Page images and extracted text
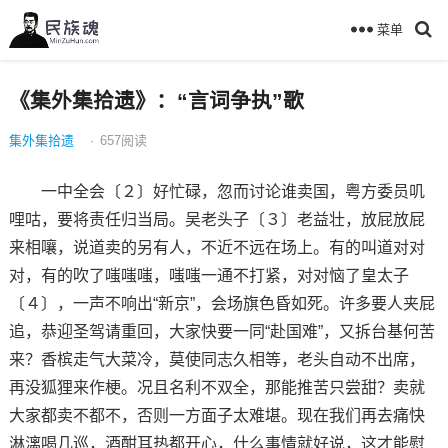
菜单
《集外集拾遗》：“言词争执”歌
集外集拾遗
·
657
阅读
一中全会〔２〕好忙碌，忽而讨论谁卖国，粤方委员叽
哩咕，要将责任归当局。吴老头子〔３〕老益壮，放屁放屁
来相嚷，说道卖的另有人，不近不远在场上。有的叫道对对
对，有的吹了嗤嗤嗤，嗤嗤一通不打紧，对对恼了皇太子
〔４〕，一声不响出“新京”，会场旗色昏如死。许多要人夹屁
追，恭迎圣驾请重回，大家快要一同“赴国难”，又拆台基何苦
来？香槟走气大菜冷，莫使同志久相等，老头自动不出席，
再没狐狸来作梗。况且名利不双全，那能推苦只尝甜？卖就
大家都卖不都不，否则一方面子太难堪。现在我们再去痛快
淋漓喝几巡，酒酣耳热都开心，什么事情就好说，这才能慰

== Requirement ==
A word-for-word copy of all the records above is required, with the pictures left out.

== Task answer ==
菜单
《集外集拾遗》：“言词争执”歌
集外集拾遗
·
657
阅读
一中全会〔２〕好忙碌，忽而讨论谁卖国，粤方委员叽
哩咕，要将责任归当局。吴老头子〔３〕老益壮，放屁放屁
来相嚷，说道卖的另有人，不近不远在场上。有的叫道对对
对，有的吹了嗤嗤嗤，嗤嗤一通不打紧，对对恼了皇太子
〔４〕，一声不响出“新京”，会场旗色昏如死。许多要人夹屁
追，恭迎圣驾请重回，大家快要一同“赴国难”，又拆台基何苦
来？香槟走气大菜冷，莫使同志久相等，老头自动不出席，
再没狐狸来作梗。况且名利不双全，那能推苦只尝甜？卖就
大家都卖不都不，否则一方面子太难堪。现在我们再去痛快
淋漓喝几巡，酒酣耳热都开心，什么事情就好说，这才能慰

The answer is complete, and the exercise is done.